Open nmusku opened 4 years ago
Streaming is on our roadmap, can you please elaborate more on your use case? Please feel free to contact us directly
Hi we have data flowing directly into big-query(via fluentd) in real-time. My use-case is to query/filter and transform that raw data to meaningful events using this spark-connector. The data ingested is based off timestamp so if there are delays in ingestion, I would like to go back in time (lets say: threshold of 15 minutes) as well and read the delayed data..Not sure how to achieve it via batch jobs : example: spark.read.format("bigquery").option("filter", "start_time > current-5 minutes").option("filter", "end_time > current") Might not work ^^
Note: The reads will be from view.
@davidrabinowitz any thoughts? Is it possible to use any timestamp or any offset?

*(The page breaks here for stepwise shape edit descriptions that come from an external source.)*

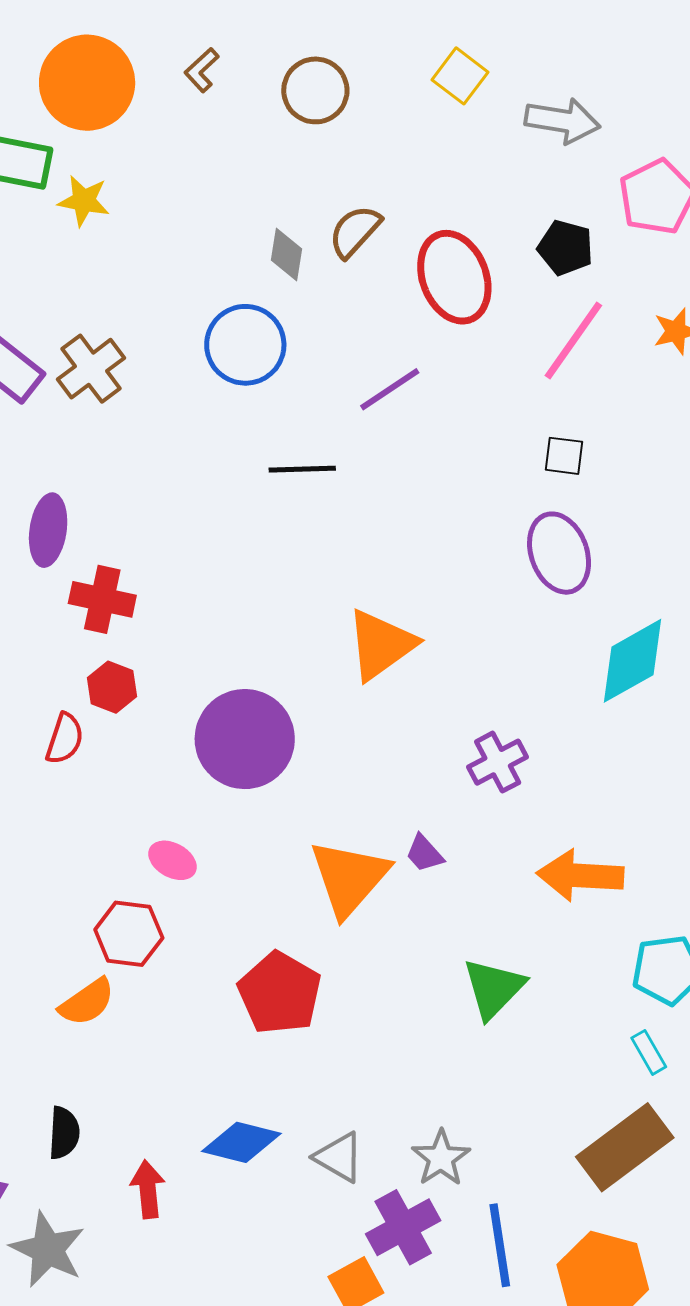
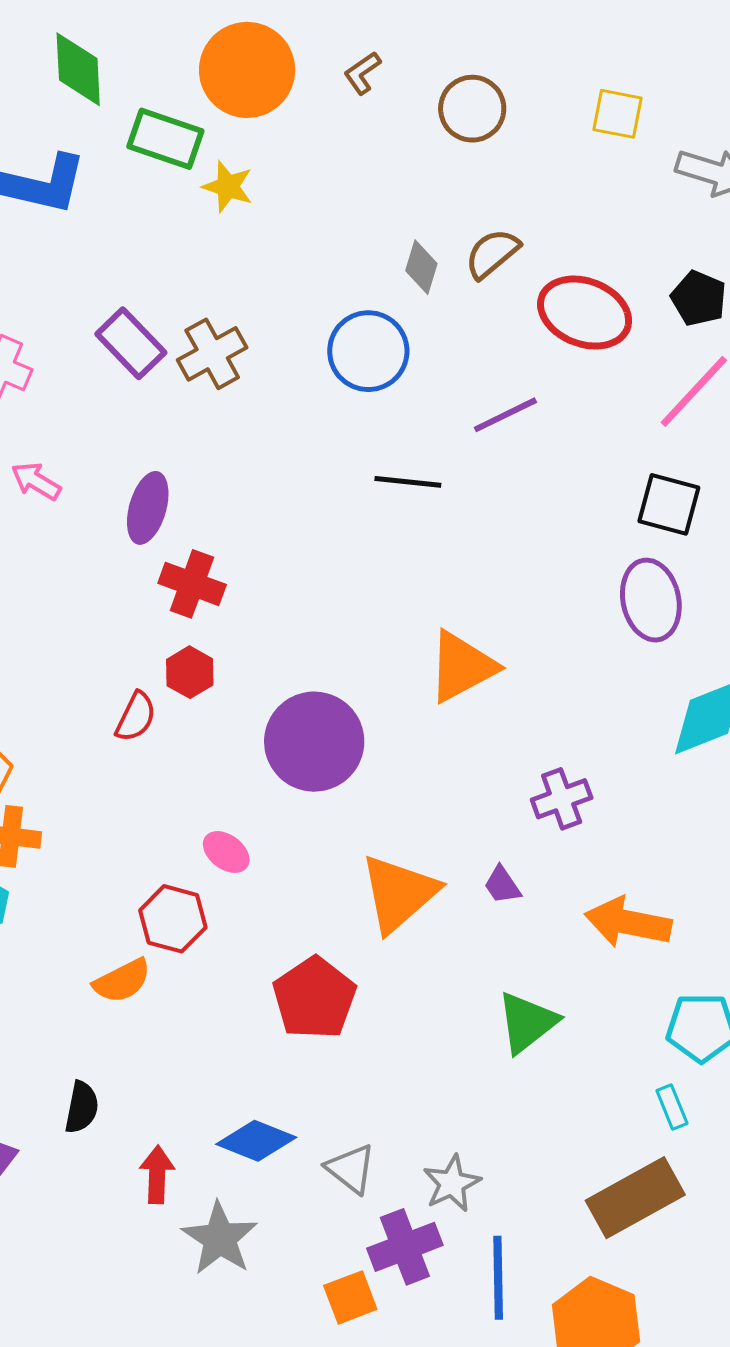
yellow square: (460, 76) -> (617, 114), turned -34
red ellipse: (454, 277) -> (585, 313), turned -56
black square: (564, 456) -> (669, 504), size x1.5
purple trapezoid: (424, 853) -> (502, 885), moved
gray star: (48, 1249) -> (220, 1238), moved

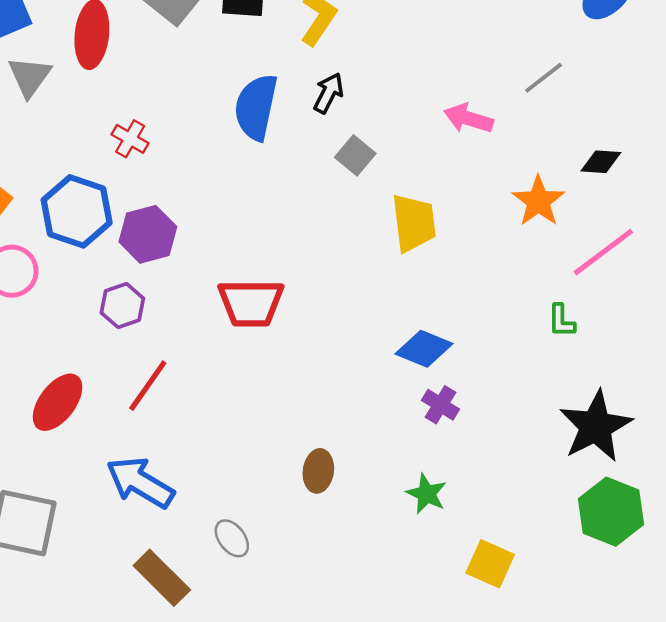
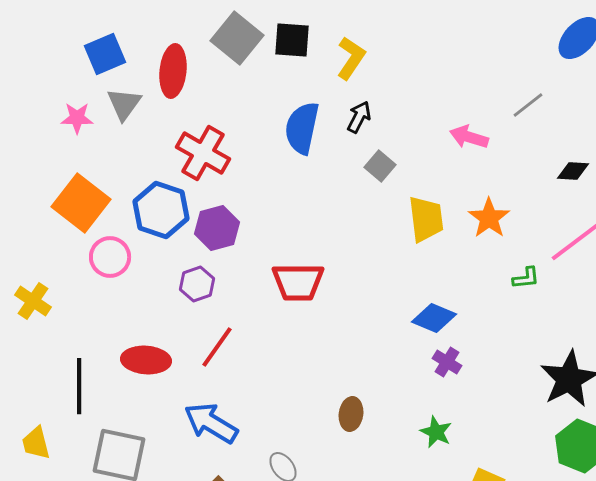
red cross: (130, 139) -> (203, 153), size x1.8
orange star: (538, 201) -> (489, 218), moved
green L-shape: (561, 321) -> (526, 278), moved, turned -96
red ellipse: (58, 402) -> (146, 360), turned 57

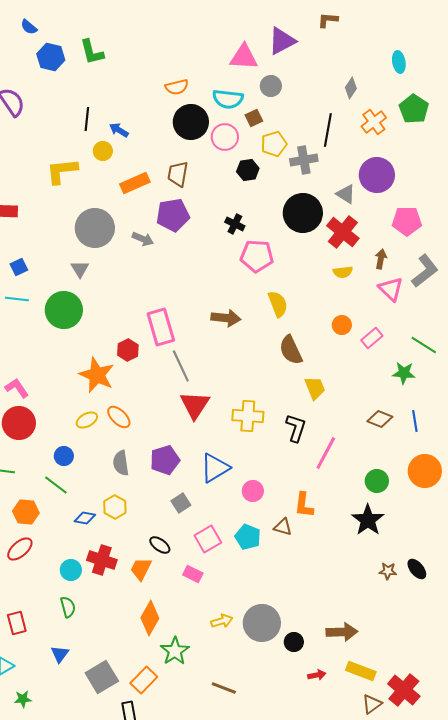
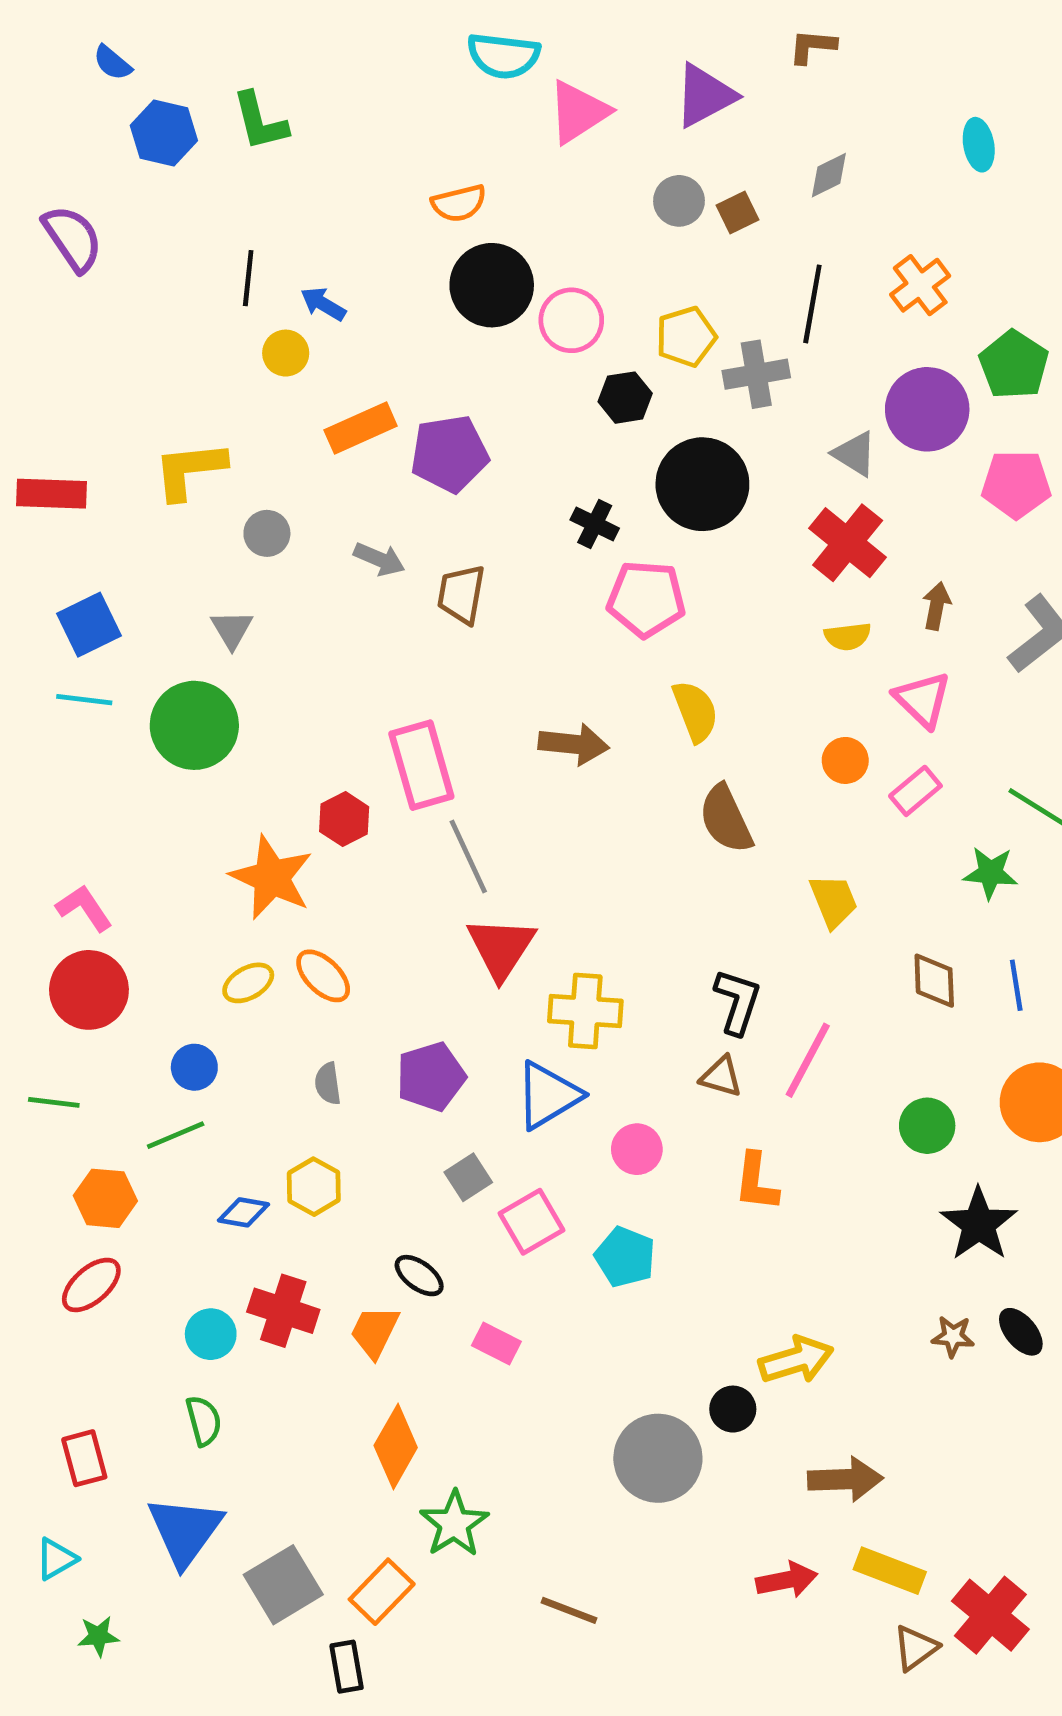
pink triangle: (244, 57) -> (578, 112), moved, turned -36
gray diamond: (351, 88) -> (829, 175), moved, turned 30
cyan semicircle: (228, 99) -> (503, 56), moved
green pentagon: (414, 109) -> (1014, 365), moved
brown square: (254, 118) -> (738, 213), moved
yellow L-shape: (62, 171) -> (190, 470), moved
brown trapezoid: (178, 174) -> (461, 594), moved
black circle: (303, 213) -> (702, 484), moved
purple pentagon: (173, 215) -> (450, 454), moved
pink pentagon: (407, 221) -> (1016, 484), moved
gray circle: (95, 228) -> (267, 533), size x0.5
blue square: (19, 267) -> (89, 625), size x1.5
pink triangle: (391, 289) -> (923, 700), moved
yellow trapezoid: (315, 388) -> (834, 901), moved
yellow cross: (248, 416) -> (585, 1011), moved
brown diamond: (380, 419) -> (934, 981), turned 65
gray semicircle: (121, 463) -> (328, 1084), size x0.7
green line: (56, 485) -> (176, 1135), turned -60
black star: (368, 520) -> (979, 1224), moved
brown triangle: (283, 527) -> (721, 1077), moved
pink square: (208, 539) -> (531, 1222), moved
yellow arrow: (222, 621) -> (796, 1360), moved, size x1.4
black circle: (294, 642) -> (733, 1409), moved
blue triangle: (60, 654) -> (185, 1531), size x1.8
red arrow: (317, 675) -> (787, 1580), size x1.4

@nmusku Yes, for the time being you can implement it with a query like you've suggested. BTW, you can also merge it:
spark.read.format("bigquery").option("filter", "start_time > current-5 minutes AND end_time > current")
ok one more ques are the events in big query ordered?
Are there any news on this? now with GA4 would be cool to get streaming integration in spark
Hi @davidrabinowitz ,
I am also interested in a readStream feature.
We have one ETL pipeline extracting campaign data from BigQuery and load data into our DeltaLake.
The struggle we face is to do incremental ETL without loading duplicated data into our deltalake. With readStream and checkpoint, hopefully this will be solved.
Could you maybe share more information on the timeline for readStream feature?
We are also interested in this use case.
We land data in bigquery in real time from sources such as fivetran / fluent.d etc.
We would like to build spark streaming applications off by starting spark.readStream.format("bigquery")
and trigger new micro-batches when new data arrives.
@davidrabinowitz any update on this topic? we're also interested in this.
Can you please elaborate on the use case, especially how to want to read?
@davidrabinowitz our use case is streaming read the incremental data from bigquery tables, something like, spark.readStream.format("bigquery").option("inc_col", "create_time"), and we can config the incremental column, each time it will only read the newly added data. do we support this now? any suggestions?
If not how can I do it with current connector? Any thoughts?